Support for multiple OCR languages for parallel conversion of documents in different languages

freedomofpress / dangerzone

Take potentially dangerous PDFs, office documents, or images and convert them to safe PDFs

https://dangerzone.rocks/

GNU Affero General Public License v3.0

3.67k stars 172 forks source link

Support for multiple OCR languages for parallel conversion of documents in different languages #403

Open sudwhiwdh opened 1 year ago

sudwhiwdh commented 1 year ago

How can I select the appropriate OCR languages in the application interface if I have documents in different languages at the same time?

And related to the screenshot: Why is there a comma between document and language?

Evidence / Notes (added by @deeplow)

During user testing, one user surfaced the hypothesis of having a multilingual document

apyrgio commented 1 year ago

I'm afraid that neither the GUI nor the CLI offer such an option. The workaround for now would be to batch the documents for each language into separate CLI invocations (i.e., different --ocr-lang <lang> parameters).
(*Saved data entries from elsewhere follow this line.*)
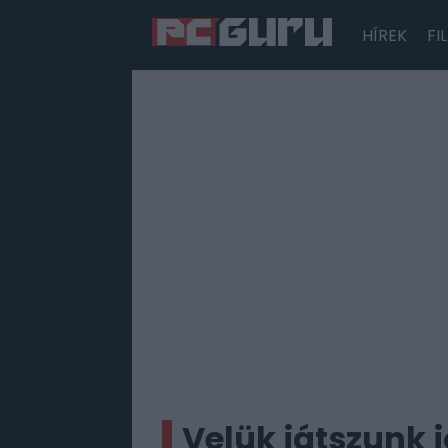
HÍREK
FI
Hírek
Film
Sorozatok
Játékok
Tesztek
Velük játszunk j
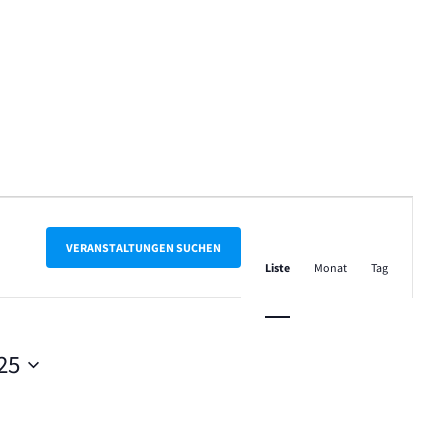
Veranstalt
Ansichten-
VERANSTALTUNGEN SUCHEN
Liste
Monat
Tag
Navigation
25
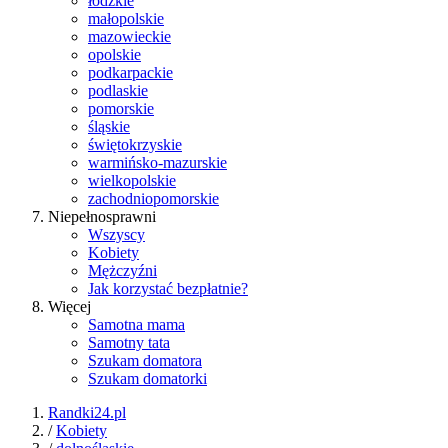
łódzkie
małopolskie
mazowieckie
opolskie
podkarpackie
podlaskie
pomorskie
śląskie
świętokrzyskie
warmińsko-mazurskie
wielkopolskie
zachodniopomorskie
Niepełnosprawni
Wszyscy
Kobiety
Mężczyźni
Jak korzystać bezpłatnie?
Więcej
Samotna mama
Samotny tata
Szukam domatora
Szukam domatorki
Randki24.pl
/
Kobiety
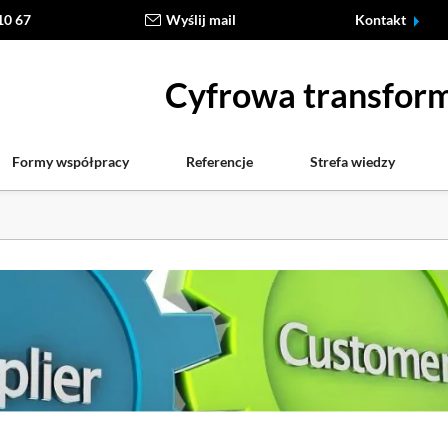
10 67
Wyślij mail
Kontakt
Cyfrowa transform
Formy współpracy
Referencje
Strefa wiedzy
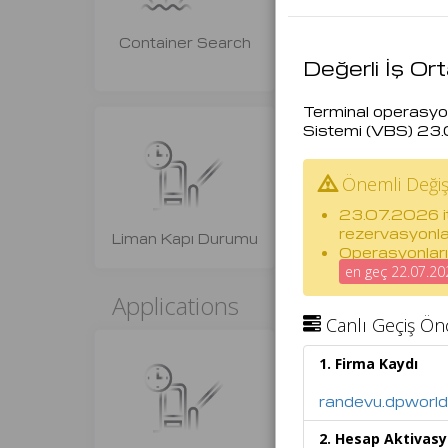
Container Search
Vessel Schedule
Değerli İş Ort
Terminal operasyon
Sistemi (VBS)
23.
Önemli Değişi
23.07.2026
i
rezervasyonla
Liman Kapı Durumu
Mühür Sorgulama
Operasyonların 
en geç 22.07.2
Applications
Canlı Geçiş Ön
1. Firma Kaydı
randevu.dpworld
2. Hesap Aktivas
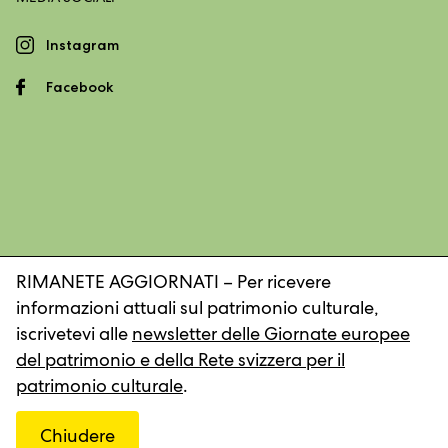
Instagram
Facebook
RIMANETE AGGIORNATI – Per ricevere
informazioni attuali sul patrimonio culturale,
Impronta
Dichiarazione sulla protezione dei dati
iscrivetevi alle
newsletter delle Giornate europee
del patrimonio e della Rete svizzera per il
patrimonio culturale
.
© 2026, Rete svizzera per il patrimonio culturale
Chiudere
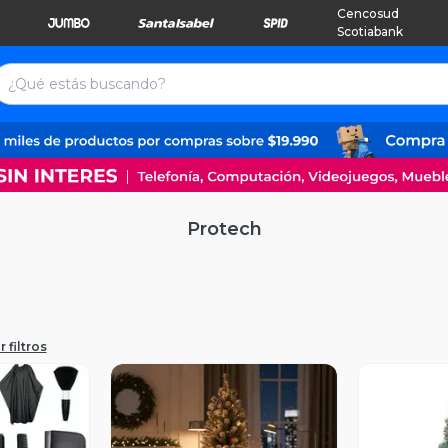
Cencosud
Scotiabank
Protech
 filtros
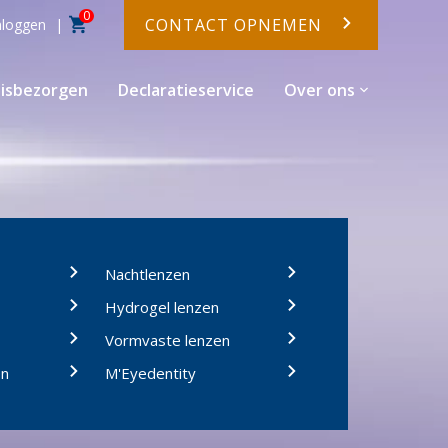
0
CONTACT OPNEMEN
nloggen
isbezorgen
Declaratieservice
Over ons
Nachtlenzen
Hydrogel lenzen
Vormvaste lenzen
en
M'Eyedentity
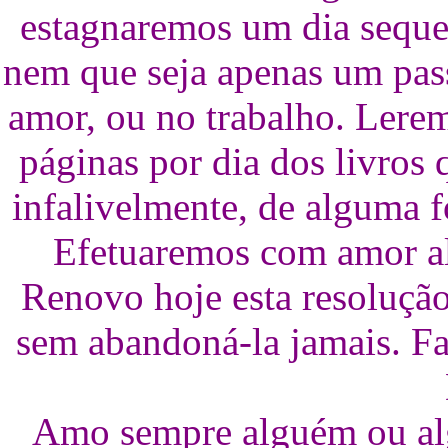
estagnaremos um dia seque
nem que seja apenas um pass
amor, ou no trabalho. Lere
páginas por dia dos livro
infalivelmente, de alguma f
Efetuaremos com amor al
Renovo hoje esta resolução
sem abandoná-la jamais. Fa
Amo sempre alguém ou al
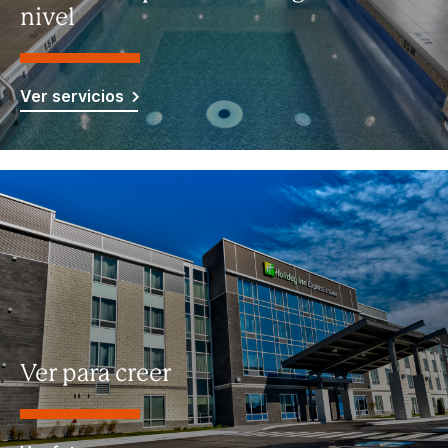
nivel
Ver servicios
Ver para creer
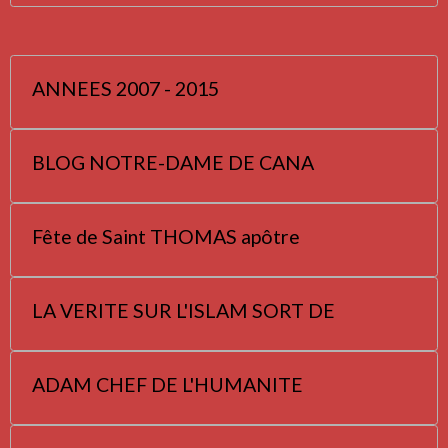
ANNEES 2007 - 2015
BLOG NOTRE-DAME DE CANA
Fête de Saint THOMAS apôtre
LA VERITE SUR L'ISLAM SORT DE
ADAM CHEF DE L'HUMANITE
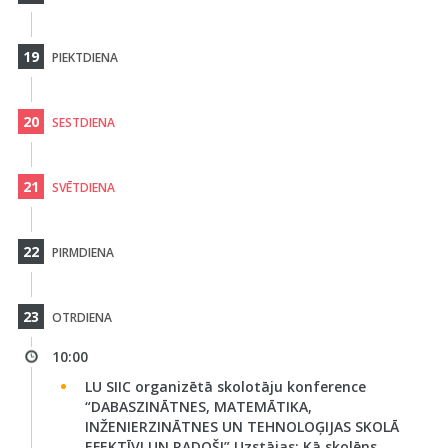
19
PIEKTDIENA
20
SESTDIENA
21
SVĒTDIENA
22
PIRMDIENA
23
OTRDIENA
10:00
LU SIIC organizētā skolotāju konference
“DABASZINĀTNES, MATEMĀTIKA,
INŽENIERZINĀTNES UN TEHNOLOĢIJAS SKOLĀ
EFEKTĪVI UN RADOŠI” Uzstājas: Kā skolēns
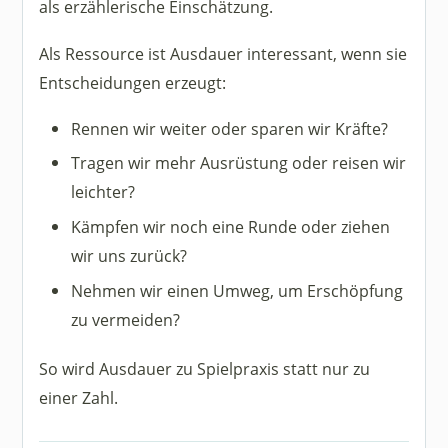
als erzählerische Einschätzung.
Als Ressource ist Ausdauer interessant, wenn sie
Entscheidungen erzeugt:
Rennen wir weiter oder sparen wir Kräfte?
Tragen wir mehr Ausrüstung oder reisen wir
leichter?
Kämpfen wir noch eine Runde oder ziehen
wir uns zurück?
Nehmen wir einen Umweg, um Erschöpfung
zu vermeiden?
So wird Ausdauer zu Spielpraxis statt nur zu
einer Zahl.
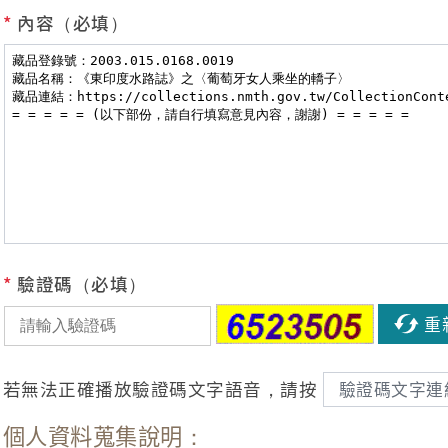
*
內容（必填）
*
驗證碼（必填）
重
若無法正確播放驗證碼文字語音，請按
驗證碼文字連
個人資料蒐集說明：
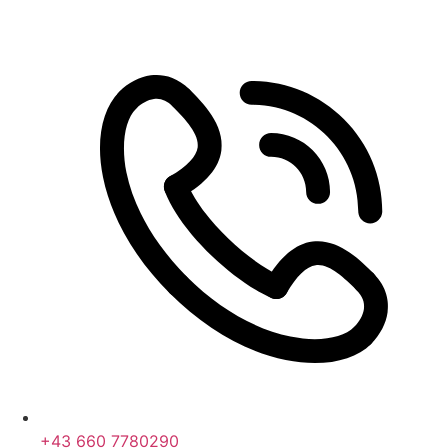
+43 660 7780290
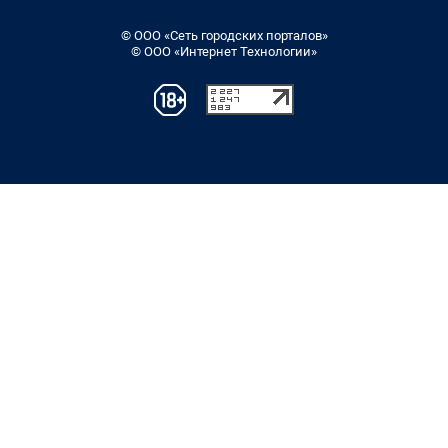
© ООО «Сеть городских порталов»
© ООО «Интернет Технологии»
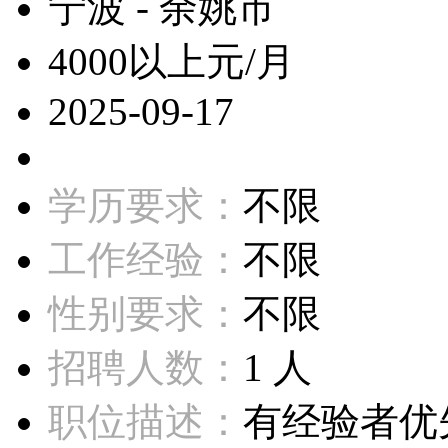
宁波 - 余姚市
4000以上元/月
2025-09-17
学历要求：
不限
工作经验：
不限
性别要求：
不限
招聘人数：
1 人
职位描述：
有经验者优先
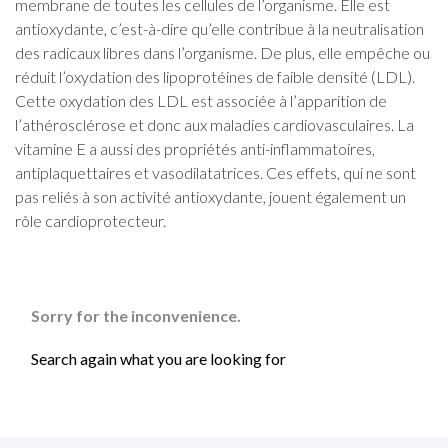
membrane de toutes les cellules de l’organisme. Elle est
antioxydante, c’est-à-dire qu’elle contribue à la neutralisation
des radicaux libres dans l’organisme. De plus, elle empêche ou
réduit l’oxydation des lipoprotéines de faible densité (LDL).
Cette oxydation des LDL est associée à l’apparition de
l’athérosclérose et donc aux maladies cardiovasculaires. La
vitamine E a aussi des propriétés anti-inflammatoires,
antiplaquettaires et vasodilatatrices. Ces effets, qui ne sont
pas reliés à son activité antioxydante, jouent également un
rôle cardioprotecteur.
Sorry for the inconvenience.
Search again what you are looking for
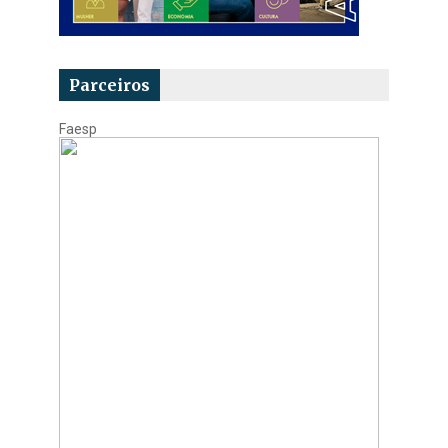
Parceiros
Faesp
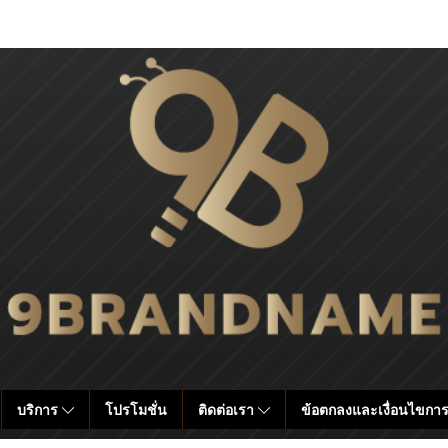
บริการ
โปรโมชั่น
ติดต่อเรา
ข้อตกลงและเงื่อนไขการ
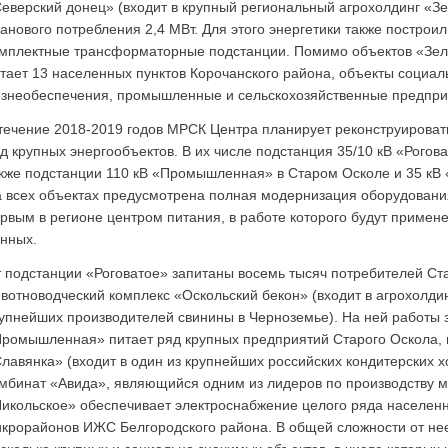
еверский донец» (входит в крупный региональный агрохолдинг «
анового потребления 2,4 МВт. Для этого энергетики также построи
мплектные трансформаторные подстанции. Помимо объектов «Зе
тает 13 населенных пунктов Корочанского района, объекты социа
знеобеспечения, промышленные и сельскохозяйственные предпри
течение 2018-2019 годов МРСК Центра планирует реконструироват
д крупных энергообъектов. В их числе подстанция 35/10 кВ «Рогов
кже подстанции 110 кВ «Промышленная» в Старом Осколе и 35 кВ 
 всех объектах предусмотрена полная модернизация оборудования
рвым в регионе центром питания, в работе которого будут приме
нных.
 подстанции «Роговатое» запитаны восемь тысяч потребителей Ст
вотноводческий комплекс «Оскольский бекон» (входит в агрохолд
упнейших производителей свинины в Черноземье). На ней работы 
ромышленная» питает ряд крупных предприятий Старого Оскола, 
лавянка» (входит в один из крупнейших российских кондитерских 
мбинат «Авида», являющийся одним из лидеров по производству м
икольское» обеспечивает электроснабжение целого ряда населенны
крорайонов ИЖС Белгородского района. В общей сложности от нее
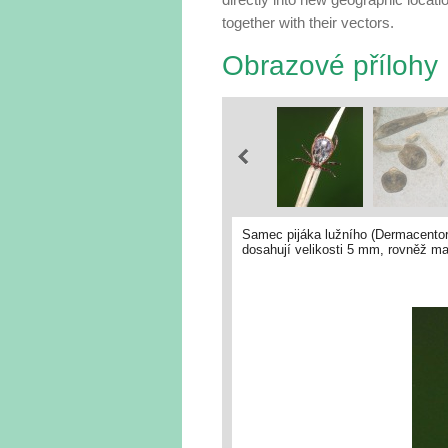
together with their vectors.
Obrazové přílohy
Samec pijáka lužního (Dermacentor r
dosahují velikosti 5 mm, rovněž maj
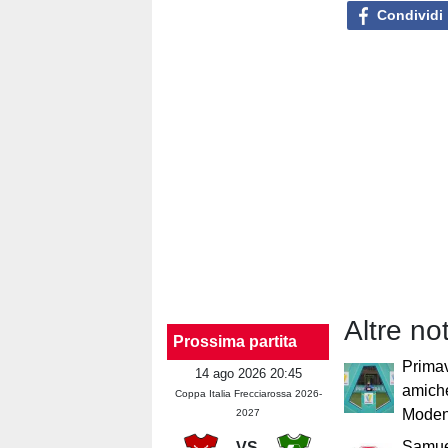
Condividi
Altre not
Prossima partita
Primav
14 ago 2026 20:45
amiche
Coppa Italia Frecciarossa 2026-
Mode
2027
Samue
VS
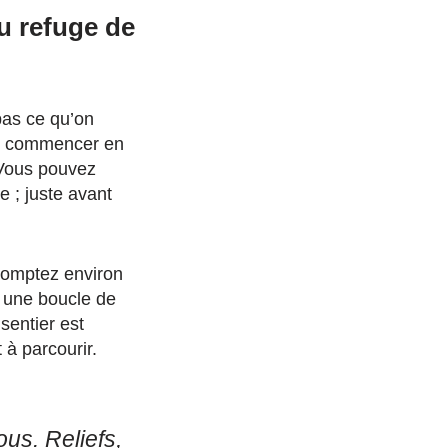
u refuge de
pas ce qu’on
our commencer en
 Vous pouvez
e ; juste avant
 Comptez environ
r une boucle de
sentier est
 à parcourir.
us. Reliefs,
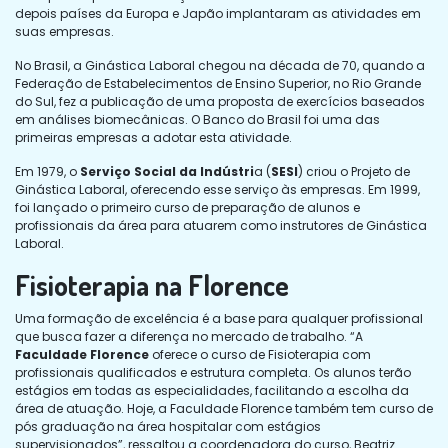
depois países da Europa e Japão implantaram as atividades em
suas empresas.
No Brasil, a Ginástica Laboral chegou na década de 70, quando a
Federação de Estabelecimentos de Ensino Superior, no Rio Grande
do Sul, fez a publicação de uma proposta de exercícios baseados
em análises biomecânicas. O Banco do Brasil foi uma das
primeiras empresas a adotar esta atividade.
Em 1979, o
Serviço Social da Indústri
a (
SESI
) criou o Projeto de
Ginástica Laboral, oferecendo esse serviço às empresas. Em 1999,
foi lançado o primeiro curso de preparação de alunos e
profissionais da área para atuarem como instrutores de Ginástica
Laboral.
Fisioterapia na Florence
Uma formação de excelência é a base para qualquer profissional
que busca fazer a diferença no mercado de trabalho. “A
Faculdade Florence
oferece o curso de Fisioterapia com
profissionais qualificados e estrutura completa. Os alunos terão
estágios em todas as especialidades, facilitando a escolha da
área de atuação. Hoje, a Faculdade Florence também tem curso de
pós graduação na área hospitalar com estágios
supervisionados”, ressaltou a coordenadora do curso, Beatriz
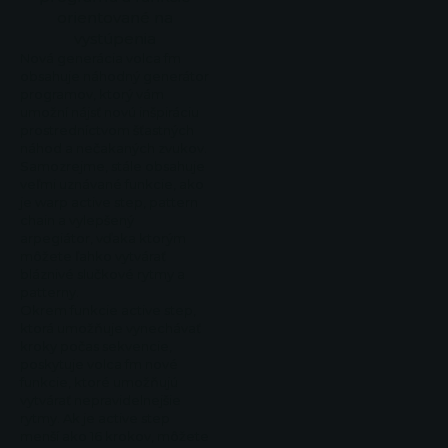
orientované na
vystúpenia
Nová generácia volca fm
obsahuje náhodný generátor
programov, ktorý vám
umožní nájsť novú inšpiráciu
prostredníctvom šťastných
náhod a nečakaných zvukov.
Samozrejme, stále obsahuje
veľmi uznávané funkcie, ako
je warp active step, pattern
chain a vylepšený
arpegiátor, vďaka ktorým
môžete ľahko vytvárať
bláznivé slučkové rytmy a
patterny.
Okrem funkcie active step,
ktorá umožňuje vynechávať
kroky počas sekvencie,
poskytuje volca fm nové
funkcie, ktoré umožňujú
vytvárať nepravidelnejšie
rytmy. Ak je active step
menší ako 16 krokov, môžete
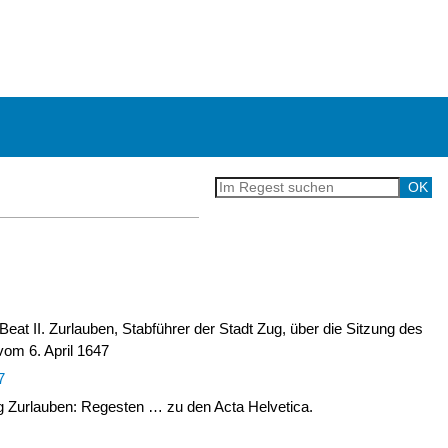
Beat II. Zurlauben, Stabführer der Stadt Zug, über die Sitzung des
vom 6. April 1647
7
Zurlauben: Regesten … zu den Acta Helvetica.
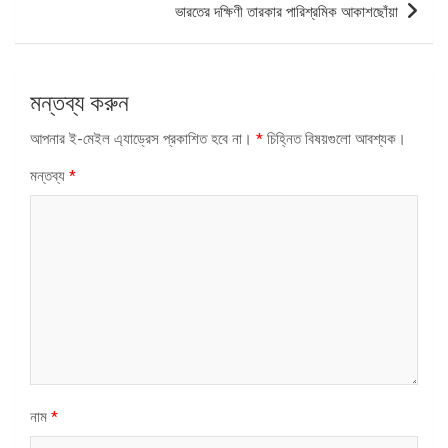
ভারতের দক্ষিণী তারকার পারিশ্রমিক আকাশছোঁয়া
মন্তব্য করুন
আপনার ই-মেইল এ্যাড্রেস প্রকাশিত হবে না।
*
চিহ্নিত বিষয়গুলো আবশ্যক।
মন্তব্য
*
নাম
*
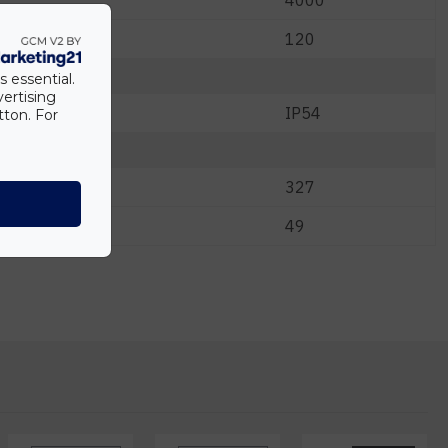
4000
120
s essential.
vertising
IP54
tton. For
327
49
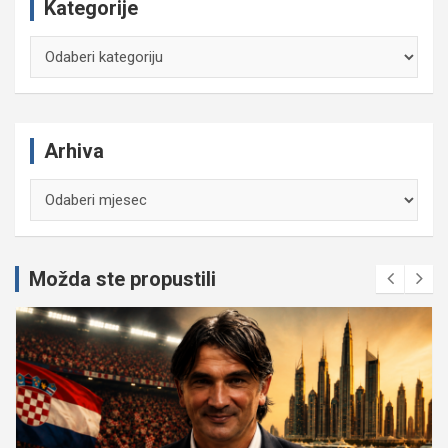
Kategorije
Kategorije
Arhiva
Arhiva
Možda ste propustili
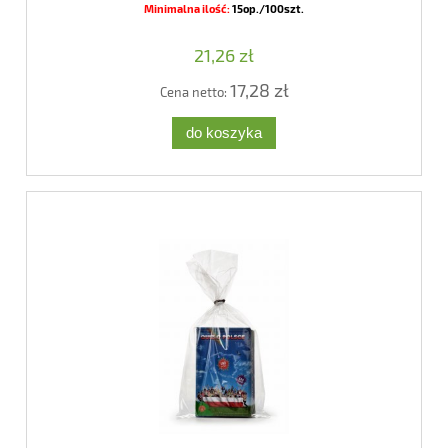
Minimalna ilość:
15op./100szt.
21,26 zł
17,28 zł
Cena netto:
do koszyka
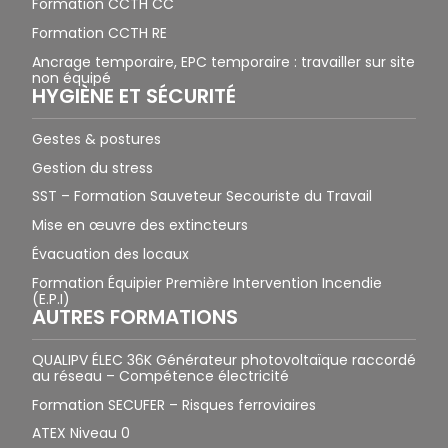
Formation CCTH CC
Formation CCTH RE
Ancrage temporaire, EPC temporaire : travailler sur site
non équipé
HYGIÈNE ET SÉCURITÉ
Gestes & postures
Gestion du stress
SST – Formation Sauveteur Secouriste du Travail
Mise en œuvre des extincteurs
Évacuation des locaux
Formation Équipier Première Intervention Incendie
(E.P.I)
AUTRES FORMATIONS
QUALIPV ÉLEC 36K Générateur photovoltaïque raccordé
au réseau – Compétence électricité
Formation SECUFER – Risques ferroviaires
ATEX Niveau 0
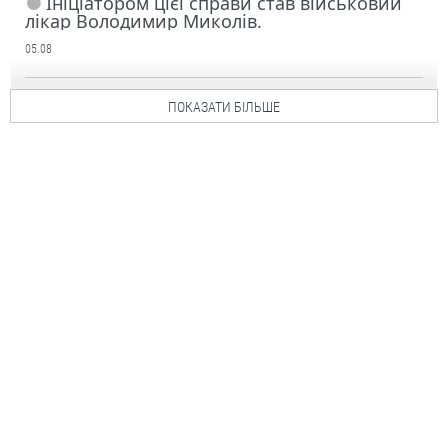
Ініціатором цієї справи став військовий
лікар Володимир Миколів.
05.08
ПОКАЗАТИ БІЛЬШЕ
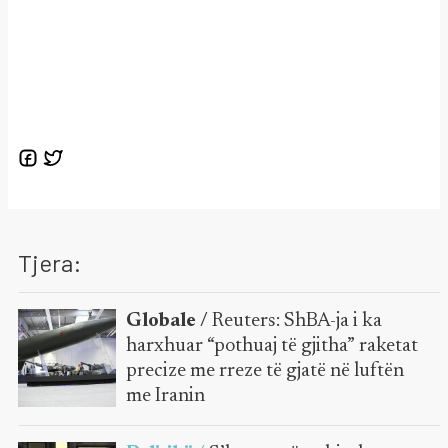
Tjera:
Globale /
Reuters: ShBA-ja i ka
harxhuar “pothuaj të gjitha” raketat
precize me rreze të gjatë në luftën
me Iranin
As for the typo you found, that's interesting. It was there since the first release of Dangerzone. We'll fix it though, thanks.

sudwhiwdh commented 1 year ago

As for the typo you found, that's interesting. It was there since the first release of Dangerzone. We'll fix it though, thanks.

https://github.com/freedomofpress/dangerzone/pull/404

deeplow commented 1 year ago

How can I select the appropriate OCR languages in the application interface if I have documents in different languages at the same time?

Totally a potential issue. Furthermore, what if the document is in multiple languages? (this is a question that surfaced during using testing two weeks ago at the International Journalism Festival).

The whole OCR thing will need some re-thinking. One thing we realized as well is that users may not know in advance which language the document is in before opening it.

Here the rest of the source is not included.